Exercise requirements: Could you restate all of the records below exactly, with the pictures left out?

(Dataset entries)
+--
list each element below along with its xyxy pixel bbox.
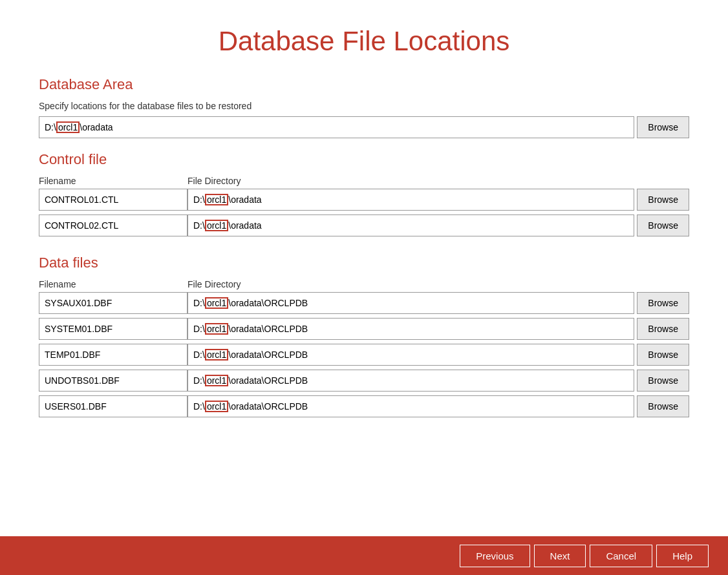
data-browse-button-4[interactable]: Browse bbox=[637, 395, 689, 417]
database-area-desc: Specify locations for the database files… bbox=[39, 101, 689, 111]
data-file-row-2: TEMP01.DBF D:\orcl1\oradata\ORCLPDB Brow… bbox=[39, 344, 689, 366]
ctrl1-suffix: \oradata bbox=[228, 220, 261, 231]
data-dir-input-1[interactable]: D:\orcl1\oradata\ORCLPDB bbox=[187, 318, 634, 340]
control-filename-1: CONTROL02.CTL bbox=[39, 214, 187, 236]
control-col-filename-header: Filename bbox=[39, 176, 187, 186]
control-file-row-0: CONTROL01.CTL D:\orcl1\oradata Browse bbox=[39, 189, 689, 211]
df4-prefix: D:\ bbox=[193, 401, 205, 412]
data-filename-1: SYSTEM01.DBF bbox=[39, 318, 187, 340]
df0-highlight: orcl1 bbox=[205, 297, 228, 309]
control-dir-wrapper-0: D:\orcl1\oradata Browse bbox=[187, 189, 689, 211]
data-dir-wrapper-3: D:\orcl1\oradata\ORCLPDB Browse bbox=[187, 370, 689, 392]
data-dir-input-4[interactable]: D:\orcl1\oradata\ORCLPDB bbox=[187, 395, 634, 417]
database-area-path-text: D:\orcl1\oradata bbox=[45, 121, 113, 133]
db-path-highlight: orcl1 bbox=[56, 121, 80, 133]
page-title: Database File Locations bbox=[39, 26, 689, 57]
control-file-header: Filename File Directory bbox=[39, 176, 689, 186]
data-browse-button-0[interactable]: Browse bbox=[637, 292, 689, 314]
data-dir-wrapper-0: D:\orcl1\oradata\ORCLPDB Browse bbox=[187, 292, 689, 314]
data-browse-button-3[interactable]: Browse bbox=[637, 370, 689, 392]
df0-suffix: \oradata\ORCLPDB bbox=[228, 298, 308, 308]
control-browse-button-0[interactable]: Browse bbox=[637, 189, 689, 211]
data-files-section: Data files Filename File Directory SYSAU… bbox=[39, 255, 689, 417]
data-file-row-1: SYSTEM01.DBF D:\orcl1\oradata\ORCLPDB Br… bbox=[39, 318, 689, 340]
df1-prefix: D:\ bbox=[193, 324, 205, 334]
control-col-filedir-header: File Directory bbox=[187, 176, 689, 186]
data-filename-0: SYSAUX01.DBF bbox=[39, 292, 187, 314]
database-area-input-row: D:\orcl1\oradata Browse bbox=[39, 116, 689, 138]
data-browse-button-1[interactable]: Browse bbox=[637, 318, 689, 340]
df0-prefix: D:\ bbox=[193, 298, 205, 308]
ctrl0-prefix: D:\ bbox=[193, 194, 205, 205]
previous-button[interactable]: Previous bbox=[460, 545, 530, 567]
df2-prefix: D:\ bbox=[193, 350, 205, 360]
control-filename-0: CONTROL01.CTL bbox=[39, 189, 187, 211]
data-file-row-4: USERS01.DBF D:\orcl1\oradata\ORCLPDB Bro… bbox=[39, 395, 689, 417]
control-file-row-1: CONTROL02.CTL D:\orcl1\oradata Browse bbox=[39, 214, 689, 236]
df3-highlight: orcl1 bbox=[205, 375, 228, 386]
data-dir-input-2[interactable]: D:\orcl1\oradata\ORCLPDB bbox=[187, 344, 634, 366]
data-dir-input-0[interactable]: D:\orcl1\oradata\ORCLPDB bbox=[187, 292, 634, 314]
df3-prefix: D:\ bbox=[193, 375, 205, 386]
df2-suffix: \oradata\ORCLPDB bbox=[228, 350, 308, 360]
database-area-title: Database Area bbox=[39, 76, 689, 93]
database-area-browse-button[interactable]: Browse bbox=[637, 116, 689, 138]
control-file-section: Control file Filename File Directory CON… bbox=[39, 151, 689, 236]
data-filename-4: USERS01.DBF bbox=[39, 395, 187, 417]
data-file-row-3: UNDOTBS01.DBF D:\orcl1\oradata\ORCLPDB B… bbox=[39, 370, 689, 392]
ctrl1-prefix: D:\ bbox=[193, 220, 205, 231]
df1-suffix: \oradata\ORCLPDB bbox=[228, 324, 308, 334]
scroll-area[interactable]: Database File Locations Database Area Sp… bbox=[0, 0, 728, 536]
df2-highlight: orcl1 bbox=[205, 349, 228, 361]
data-col-filename-header: Filename bbox=[39, 279, 187, 289]
db-path-prefix: D:\ bbox=[45, 122, 56, 132]
df4-suffix: \oradata\ORCLPDB bbox=[228, 401, 308, 412]
ctrl1-highlight: orcl1 bbox=[205, 220, 228, 231]
control-file-title: Control file bbox=[39, 151, 689, 168]
data-dir-wrapper-1: D:\orcl1\oradata\ORCLPDB Browse bbox=[187, 318, 689, 340]
database-area-path-display[interactable]: D:\orcl1\oradata bbox=[39, 116, 634, 138]
data-filename-3: UNDOTBS01.DBF bbox=[39, 370, 187, 392]
data-file-row-0: SYSAUX01.DBF D:\orcl1\oradata\ORCLPDB Br… bbox=[39, 292, 689, 314]
data-col-filedir-header: File Directory bbox=[187, 279, 689, 289]
control-browse-button-1[interactable]: Browse bbox=[637, 214, 689, 236]
df1-highlight: orcl1 bbox=[205, 323, 228, 335]
data-filename-2: TEMP01.DBF bbox=[39, 344, 187, 366]
control-dir-wrapper-1: D:\orcl1\oradata Browse bbox=[187, 214, 689, 236]
df4-highlight: orcl1 bbox=[205, 401, 228, 412]
df3-suffix: \oradata\ORCLPDB bbox=[228, 375, 308, 386]
cancel-button[interactable]: Cancel bbox=[590, 545, 652, 567]
data-dir-wrapper-4: D:\orcl1\oradata\ORCLPDB Browse bbox=[187, 395, 689, 417]
data-files-header: Filename File Directory bbox=[39, 279, 689, 289]
help-button[interactable]: Help bbox=[656, 545, 709, 567]
next-button[interactable]: Next bbox=[534, 545, 586, 567]
data-dir-input-3[interactable]: D:\orcl1\oradata\ORCLPDB bbox=[187, 370, 634, 392]
data-files-title: Data files bbox=[39, 255, 689, 271]
control-dir-input-0[interactable]: D:\orcl1\oradata bbox=[187, 189, 634, 211]
database-area-section: Database Area Specify locations for the … bbox=[39, 76, 689, 138]
footer: Previous Next Cancel Help bbox=[0, 536, 728, 575]
ctrl0-highlight: orcl1 bbox=[205, 194, 228, 205]
data-browse-button-2[interactable]: Browse bbox=[637, 344, 689, 366]
db-path-suffix: \oradata bbox=[80, 122, 112, 132]
control-dir-input-1[interactable]: D:\orcl1\oradata bbox=[187, 214, 634, 236]
data-dir-wrapper-2: D:\orcl1\oradata\ORCLPDB Browse bbox=[187, 344, 689, 366]
ctrl0-suffix: \oradata bbox=[228, 194, 261, 205]
main-content: Database File Locations Database Area Sp… bbox=[0, 0, 728, 536]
+--
Your response:
list each element below along with its xyxy pixel bbox.
data-browse-button-4[interactable]: Browse bbox=[637, 395, 689, 417]
database-area-desc: Specify locations for the database files… bbox=[39, 101, 689, 111]
data-file-row-2: TEMP01.DBF D:\orcl1\oradata\ORCLPDB Brow… bbox=[39, 344, 689, 366]
ctrl1-suffix: \oradata bbox=[228, 220, 261, 231]
data-dir-input-1[interactable]: D:\orcl1\oradata\ORCLPDB bbox=[187, 318, 634, 340]
control-filename-1: CONTROL02.CTL bbox=[39, 214, 187, 236]
control-col-filename-header: Filename bbox=[39, 176, 187, 186]
control-file-row-0: CONTROL01.CTL D:\orcl1\oradata Browse bbox=[39, 189, 689, 211]
df4-prefix: D:\ bbox=[193, 401, 205, 412]
data-filename-1: SYSTEM01.DBF bbox=[39, 318, 187, 340]
df0-highlight: orcl1 bbox=[205, 297, 228, 309]
control-dir-wrapper-0: D:\orcl1\oradata Browse bbox=[187, 189, 689, 211]
data-dir-wrapper-3: D:\orcl1\oradata\ORCLPDB Browse bbox=[187, 370, 689, 392]
data-dir-input-4[interactable]: D:\orcl1\oradata\ORCLPDB bbox=[187, 395, 634, 417]
database-area-path-text: D:\orcl1\oradata bbox=[45, 121, 113, 133]
db-path-highlight: orcl1 bbox=[56, 121, 80, 133]
page-title: Database File Locations bbox=[39, 26, 689, 57]
control-file-header: Filename File Directory bbox=[39, 176, 689, 186]
data-browse-button-0[interactable]: Browse bbox=[637, 292, 689, 314]
data-dir-wrapper-0: D:\orcl1\oradata\ORCLPDB Browse bbox=[187, 292, 689, 314]
data-browse-button-3[interactable]: Browse bbox=[637, 370, 689, 392]
df0-suffix: \oradata\ORCLPDB bbox=[228, 298, 308, 308]
control-browse-button-0[interactable]: Browse bbox=[637, 189, 689, 211]
data-files-section: Data files Filename File Directory SYSAU… bbox=[39, 255, 689, 417]
data-file-row-1: SYSTEM01.DBF D:\orcl1\oradata\ORCLPDB Br… bbox=[39, 318, 689, 340]
df1-prefix: D:\ bbox=[193, 324, 205, 334]
control-col-filedir-header: File Directory bbox=[187, 176, 689, 186]
data-filename-0: SYSAUX01.DBF bbox=[39, 292, 187, 314]
database-area-input-row: D:\orcl1\oradata Browse bbox=[39, 116, 689, 138]
data-browse-button-1[interactable]: Browse bbox=[637, 318, 689, 340]
df0-prefix: D:\ bbox=[193, 298, 205, 308]
ctrl0-prefix: D:\ bbox=[193, 194, 205, 205]
previous-button[interactable]: Previous bbox=[460, 545, 530, 567]
df2-prefix: D:\ bbox=[193, 350, 205, 360]
control-filename-0: CONTROL01.CTL bbox=[39, 189, 187, 211]
data-file-row-4: USERS01.DBF D:\orcl1\oradata\ORCLPDB Bro… bbox=[39, 395, 689, 417]
control-file-row-1: CONTROL02.CTL D:\orcl1\oradata Browse bbox=[39, 214, 689, 236]
df3-highlight: orcl1 bbox=[205, 375, 228, 386]
data-dir-input-2[interactable]: D:\orcl1\oradata\ORCLPDB bbox=[187, 344, 634, 366]
data-dir-input-0[interactable]: D:\orcl1\oradata\ORCLPDB bbox=[187, 292, 634, 314]
df3-prefix: D:\ bbox=[193, 375, 205, 386]
df2-suffix: \oradata\ORCLPDB bbox=[228, 350, 308, 360]
database-area-title: Database Area bbox=[39, 76, 689, 93]
database-area-browse-button[interactable]: Browse bbox=[637, 116, 689, 138]
control-file-section: Control file Filename File Directory CON… bbox=[39, 151, 689, 236]
data-filename-4: USERS01.DBF bbox=[39, 395, 187, 417]
data-file-row-3: UNDOTBS01.DBF D:\orcl1\oradata\ORCLPDB B… bbox=[39, 370, 689, 392]
ctrl1-prefix: D:\ bbox=[193, 220, 205, 231]
df1-suffix: \oradata\ORCLPDB bbox=[228, 324, 308, 334]
scroll-area[interactable]: Database File Locations Database Area Sp… bbox=[0, 0, 728, 536]
df2-highlight: orcl1 bbox=[205, 349, 228, 361]
data-col-filename-header: Filename bbox=[39, 279, 187, 289]
db-path-prefix: D:\ bbox=[45, 122, 56, 132]
df4-suffix: \oradata\ORCLPDB bbox=[228, 401, 308, 412]
ctrl1-highlight: orcl1 bbox=[205, 220, 228, 231]
control-file-title: Control file bbox=[39, 151, 689, 168]
data-dir-wrapper-1: D:\orcl1\oradata\ORCLPDB Browse bbox=[187, 318, 689, 340]
database-area-path-display[interactable]: D:\orcl1\oradata bbox=[39, 116, 634, 138]
data-filename-3: UNDOTBS01.DBF bbox=[39, 370, 187, 392]
data-file-row-0: SYSAUX01.DBF D:\orcl1\oradata\ORCLPDB Br… bbox=[39, 292, 689, 314]
data-col-filedir-header: File Directory bbox=[187, 279, 689, 289]
control-browse-button-1[interactable]: Browse bbox=[637, 214, 689, 236]
df1-highlight: orcl1 bbox=[205, 323, 228, 335]
data-filename-2: TEMP01.DBF bbox=[39, 344, 187, 366]
control-dir-wrapper-1: D:\orcl1\oradata Browse bbox=[187, 214, 689, 236]
df4-highlight: orcl1 bbox=[205, 401, 228, 412]
df3-suffix: \oradata\ORCLPDB bbox=[228, 375, 308, 386]
cancel-button[interactable]: Cancel bbox=[590, 545, 652, 567]
data-dir-wrapper-4: D:\orcl1\oradata\ORCLPDB Browse bbox=[187, 395, 689, 417]
data-files-header: Filename File Directory bbox=[39, 279, 689, 289]
help-button[interactable]: Help bbox=[656, 545, 709, 567]
next-button[interactable]: Next bbox=[534, 545, 586, 567]
data-dir-input-3[interactable]: D:\orcl1\oradata\ORCLPDB bbox=[187, 370, 634, 392]
data-files-title: Data files bbox=[39, 255, 689, 271]
control-dir-input-0[interactable]: D:\orcl1\oradata bbox=[187, 189, 634, 211]
database-area-section: Database Area Specify locations for the … bbox=[39, 76, 689, 138]
footer: Previous Next Cancel Help bbox=[0, 536, 728, 575]
ctrl0-highlight: orcl1 bbox=[205, 194, 228, 205]
data-browse-button-2[interactable]: Browse bbox=[637, 344, 689, 366]
db-path-suffix: \oradata bbox=[80, 122, 112, 132]
control-dir-input-1[interactable]: D:\orcl1\oradata bbox=[187, 214, 634, 236]
data-dir-wrapper-2: D:\orcl1\oradata\ORCLPDB Browse bbox=[187, 344, 689, 366]
ctrl0-suffix: \oradata bbox=[228, 194, 261, 205]
main-content: Database File Locations Database Area Sp… bbox=[0, 0, 728, 536]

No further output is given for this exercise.